=== Begin Enclosure ===
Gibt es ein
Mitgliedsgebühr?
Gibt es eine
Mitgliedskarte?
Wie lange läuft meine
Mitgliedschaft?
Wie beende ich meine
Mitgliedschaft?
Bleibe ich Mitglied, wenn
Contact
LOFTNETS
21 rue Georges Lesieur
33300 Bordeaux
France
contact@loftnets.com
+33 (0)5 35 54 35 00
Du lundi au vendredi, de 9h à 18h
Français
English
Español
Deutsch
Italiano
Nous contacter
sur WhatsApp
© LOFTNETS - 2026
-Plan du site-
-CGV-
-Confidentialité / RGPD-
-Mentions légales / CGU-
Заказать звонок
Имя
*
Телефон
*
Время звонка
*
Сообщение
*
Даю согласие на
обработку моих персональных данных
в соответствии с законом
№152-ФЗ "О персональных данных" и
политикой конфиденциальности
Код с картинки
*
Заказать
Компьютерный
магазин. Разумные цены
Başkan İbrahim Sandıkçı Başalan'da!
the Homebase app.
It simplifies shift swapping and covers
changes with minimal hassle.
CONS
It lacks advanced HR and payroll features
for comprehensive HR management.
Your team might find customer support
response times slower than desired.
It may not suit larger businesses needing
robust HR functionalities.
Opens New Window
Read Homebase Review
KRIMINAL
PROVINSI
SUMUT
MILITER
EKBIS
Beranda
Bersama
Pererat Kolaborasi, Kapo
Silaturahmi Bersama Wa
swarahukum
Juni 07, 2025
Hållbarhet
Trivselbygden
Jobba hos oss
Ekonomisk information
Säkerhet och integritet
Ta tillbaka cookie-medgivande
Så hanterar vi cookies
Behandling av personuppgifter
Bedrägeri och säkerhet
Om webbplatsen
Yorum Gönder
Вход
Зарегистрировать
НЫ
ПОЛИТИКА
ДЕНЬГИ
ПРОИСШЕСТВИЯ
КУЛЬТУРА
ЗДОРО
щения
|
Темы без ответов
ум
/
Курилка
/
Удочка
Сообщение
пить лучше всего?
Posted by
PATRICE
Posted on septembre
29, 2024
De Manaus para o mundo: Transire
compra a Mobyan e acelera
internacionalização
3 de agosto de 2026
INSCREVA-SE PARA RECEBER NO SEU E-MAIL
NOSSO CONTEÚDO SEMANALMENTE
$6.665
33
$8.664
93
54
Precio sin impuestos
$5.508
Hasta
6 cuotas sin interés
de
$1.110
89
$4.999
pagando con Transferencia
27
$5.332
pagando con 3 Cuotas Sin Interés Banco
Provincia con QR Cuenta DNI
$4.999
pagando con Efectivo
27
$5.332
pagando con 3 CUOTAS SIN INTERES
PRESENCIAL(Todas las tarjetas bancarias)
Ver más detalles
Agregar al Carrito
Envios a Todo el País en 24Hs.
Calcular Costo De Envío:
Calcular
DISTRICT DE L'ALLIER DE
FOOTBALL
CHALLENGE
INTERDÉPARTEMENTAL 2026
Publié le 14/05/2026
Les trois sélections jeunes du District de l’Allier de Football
=== End Enclosure ===
### Instructions for the task:
Give back all the records above exactly. Keep every word.

### Solution to this task:
Gibt es ein
Mitgliedsgebühr?
Gibt es eine
Mitgliedskarte?
Wie lange läuft meine
Mitgliedschaft?
Wie beende ich meine
Mitgliedschaft?
Bleibe ich Mitglied, wenn
Contact
LOFTNETS
21 rue Georges Lesieur
33300 Bordeaux
France
contact@loftnets.com
+33 (0)5 35 54 35 00
Du lundi au vendredi, de 9h à 18h
Français
English
Español
Deutsch
Italiano
Nous contacter
sur WhatsApp
© LOFTNETS - 2026
-Plan du site-
-CGV-
-Confidentialité / RGPD-
-Mentions légales / CGU-
Заказать звонок
Имя
*
Телефон
*
Время звонка
*
Сообщение
*
Даю согласие на
обработку моих персональных данных
в соответствии с законом
№152-ФЗ "О персональных данных" и
политикой конфиденциальности
Код с картинки
*
Заказать
Компьютерный
магазин. Разумные цены
Başkan İbrahim Sandıkçı Başalan'da!
the Homebase app.
It simplifies shift swapping and covers
changes with minimal hassle.
CONS
It lacks advanced HR and payroll features
for comprehensive HR management.
Your team might find customer support
response times slower than desired.
It may not suit larger businesses needing
robust HR functionalities.
Opens New Window
Read Homebase Review
KRIMINAL
PROVINSI
SUMUT
MILITER
EKBIS
Beranda
Bersama
Pererat Kolaborasi, Kapo
Silaturahmi Bersama Wa
swarahukum
Juni 07, 2025
Hållbarhet
Trivselbygden
Jobba hos oss
Ekonomisk information
Säkerhet och integritet
Ta tillbaka cookie-medgivande
Så hanterar vi cookies
Behandling av personuppgifter
Bedrägeri och säkerhet
Om webbplatsen
Yorum Gönder
Вход
Зарегистрировать
НЫ
ПОЛИТИКА
ДЕНЬГИ
ПРОИСШЕСТВИЯ
КУЛЬТУРА
ЗДОРО
щения
|
Темы без ответов
ум
/
Курилка
/
Удочка
Сообщение
пить лучше всего?
Posted by
PATRICE
Posted on septembre
29, 2024
De Manaus para o mundo: Transire
compra a Mobyan e acelera
internacionalização
3 de agosto de 2026
INSCREVA-SE PARA RECEBER NO SEU E-MAIL
NOSSO CONTEÚDO SEMANALMENTE
$6.665
33
$8.664
93
54
Precio sin impuestos
$5.508
Hasta
6 cuotas sin interés
de
$1.110
89
$4.999
pagando con Transferencia
27
$5.332
pagando con 3 Cuotas Sin Interés Banco
Provincia con QR Cuenta DNI
$4.999
pagando con Efectivo
27
$5.332
pagando con 3 CUOTAS SIN INTERES
PRESENCIAL(Todas las tarjetas bancarias)
Ver más detalles
Agregar al Carrito
Envios a Todo el País en 24Hs.
Calcular Costo De Envío:
Calcular
DISTRICT DE L'ALLIER DE
FOOTBALL
CHALLENGE
INTERDÉPARTEMENTAL 2026
Publié le 14/05/2026
Les trois sélections jeunes du District de l’Allier de Football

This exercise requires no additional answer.